早稲田大在学中の2008年、竹澤健介は北京五輪の男子5000mと1万mに出場。座骨神経痛などの故障を抱えながらも、箱根駅伝との両立に挑んだ

「3区しかなかった」痛みを抱えて走った箱根駅伝

 日本代表まで上り詰めた一方で、竹澤には常にケガがつきまとった。大学2年の頃から抱えている股関節の痛みはずっと抱えたまま。座骨神経痛にも見舞われ、大学3年の箱根駅伝は2区を回避し、3区を走ることになった。

「練習を積めていなくて20km走れる体ではなかったのですが、僕がどれだけ悪くても、僕が走ったほうが他の選手よりも速いと思っていました。でも、2区を走れる状況ではなかったので、前半が下り基調の3区しか僕には残されていませんでした。あの時の僕にとって一番良い区間配置をしてくださったと思っています。渡辺さんも苦渋の決断だったと思いますが……」

 そんな状態でも、いざ走りだすとやはり格が違った。竹澤は12位でタスキを受けると7人をごぼう抜き。同じ区間には1学年上の上野裕一郎(中大)ら力のある選手もいたが、区間賞に輝いた。その年、早稲田は往路優勝を果たし、総合2位と大きく躍進した。

「走って良かったというよりは、役割を果たせた安堵感が大きかったですね。“ああ、終わった”という」

 だが、その代償はあまりにも大きく、座骨神経痛は治る気配を見せなかった。箱根後はレースから半年間も遠ざかった。復帰戦は6月の日本選手権。北京五輪の代表選考がかかった一戦だった。1万mと5000mの2種目を走れる状況ではなく、5000mに絞ってレースに臨んだ。

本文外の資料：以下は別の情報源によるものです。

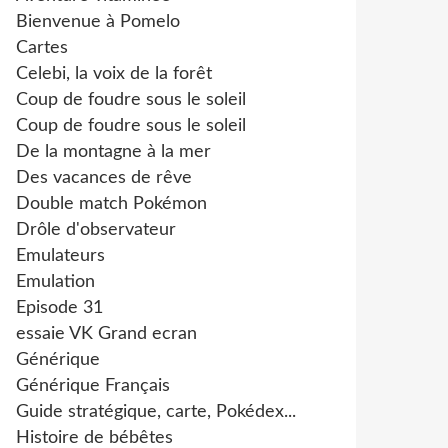
Bienvenue à Pomelo
Cartes
Celebi, la voix de la forêt
Coup de foudre sous le soleil
Coup de foudre sous le soleil
De la montagne à la mer
Des vacances de rêve
Double match Pokémon
Drôle d'observateur
Emulateurs
Emulation
Episode 31
essaie VK Grand ecran
Générique
Générique Français
Guide stratégique, carte, Pokédex...
Histoire de bébêtes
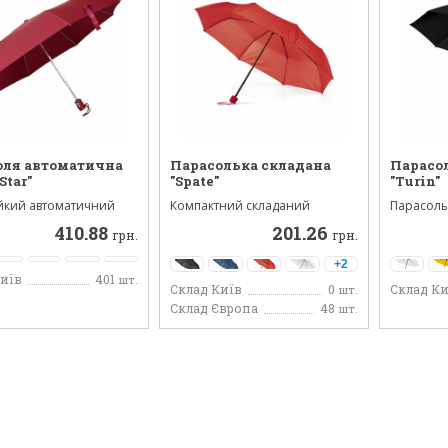
оля автоматична
Парасолька складана
Парасо
Star"
"Spate"
"Turin"
ійкий автоматичний
Компактний складаний
Парасоль
ку з куполом на ...
парасолю на три секції, ткани...
спиць. Па
410.88
201.26
грн.
грн.
+2
Київ
401
шт.
Склад Київ
0
Склад Ки
шт.
Склад Європа
48
шт.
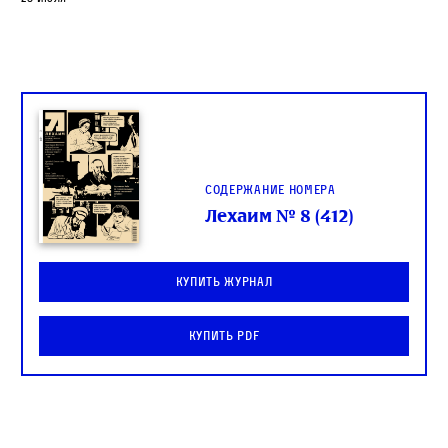
Содержание номера
Лехаим № 8 (412)
Купить журнал
Купить PDF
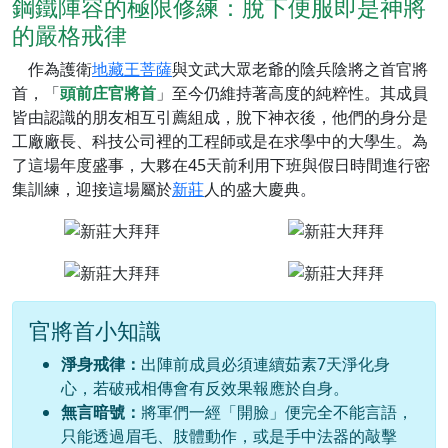
鋼鐵陣容的極限修練：脫下便服即是神將
的嚴格戒律
作為護衛
地藏王菩薩
與文武大眾老爺的陰兵陰將之首官將
首，「
頭前庄官將首
」至今仍維持著高度的純粹性。其成員
皆由認識的朋友相互引薦組成，脫下神衣後，他們的身分是
工廠廠長、科技公司裡的工程師或是在求學中的大學生。為
了這場年度盛事，大夥在45天前利用下班與假日時間進行密
集訓練，迎接這場屬於
新莊
人的盛大慶典。
官將首小知識
淨身戒律：
出陣前成員必須連續茹素7天淨化身
心，若破戒相傳會有反效果報應於自身。
無言暗號：
將軍們一經「開臉」便完全不能言語，
只能透過眉毛、肢體動作，或是手中法器的敲擊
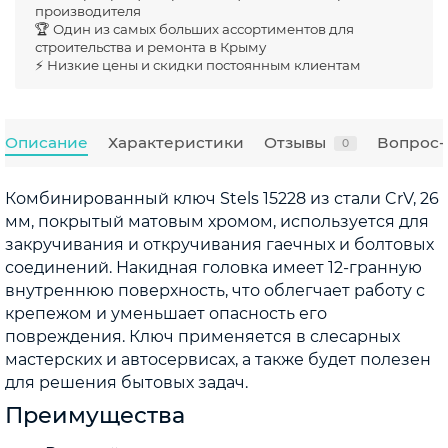
производителя
🏆 Один из самых больших ассортиментов для
строительства и ремонта в Крыму
⚡ Низкие цены и скидки постоянным клиентам
Описание
Характеристики
Отзывы
Вопрос-
0
Комбинированный ключ Stels 15228 из стали CrV, 26
мм, покрытый матовым хромом, используется для
закручивания и откручивания гаечных и болтовых
соединений. Накидная головка имеет 12-гранную
внутреннюю поверхность, что облегчает работу с
крепежом и уменьшает опасность его
повреждения. Ключ применяется в слесарных
мастерских и автосервисах, а также будет полезен
для решения бытовых задач.
Преимущества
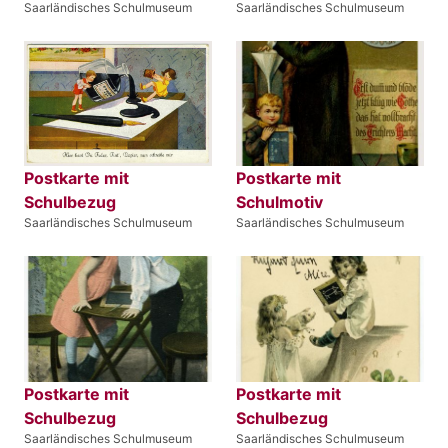
Saarländisches Schulmuseum
Saarländisches Schulmuseum
Postkarte mit
Postkarte mit
Schulbezug
Schulmotiv
Saarländisches Schulmuseum
Saarländisches Schulmuseum
Postkarte mit
Postkarte mit
Schulbezug
Schulbezug
Saarländisches Schulmuseum
Saarländisches Schulmuseum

「練習も大してできていなかったなか、いろんなことが噛み合った日本選手権でした。あれは神様がくれたご褒美だった気がしますね。もちろん痛みはありましたが、感情でうまく飛ばした。集中力があったんだと思います。現状でできることはやれました」

 そのレースで2位となった竹澤は、5000mだけでなく、1万mで五輪に出場するための記録を突破していたこともあって、2種目で北京五輪に出場した。しかし、前年の大阪世界選手権に続き1万mで周回遅れとなり、またも世界との差を見せつけられた。

「五輪は出るだけじゃなくて、活躍しなきゃいけない舞台なんだなって感じました」

 そう思わされたという。しかし、ロンドン五輪はトラックで、その4年後のリオ五輪はマラソンで、という道筋を思い描いていたものの、結局、五輪の舞台に竹澤が帰ってくることはなかった。